**Exercise objective:**
Begin at the line below that contains "lokacija, uključujući i 14 punionica.". Repeat it and all remaining lines of the records exactly.

**Saved entries:**
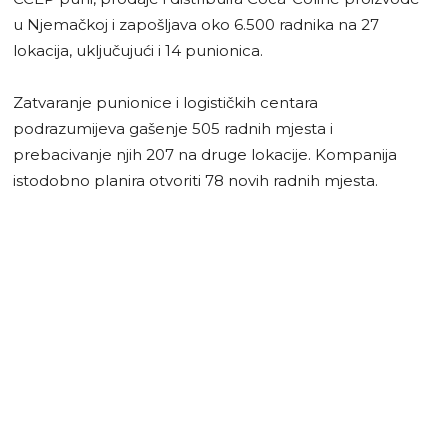
u Njemačkoj i zapošljava oko 6.500 radnika na 27
lokacija, uključujući i 14 punionica.
Zatvaranje punionice i logističkih centara
podrazumijeva gašenje 505 radnih mjesta i
prebacivanje njih 207 na druge lokacije. Kompanija
istodobno planira otvoriti 78 novih radnih mjesta.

**Solution to this exercise:**
lokacija, uključujući i 14 punionica.
Zatvaranje punionice i logističkih centara
podrazumijeva gašenje 505 radnih mjesta i
prebacivanje njih 207 na druge lokacije. Kompanija
istodobno planira otvoriti 78 novih radnih mjesta.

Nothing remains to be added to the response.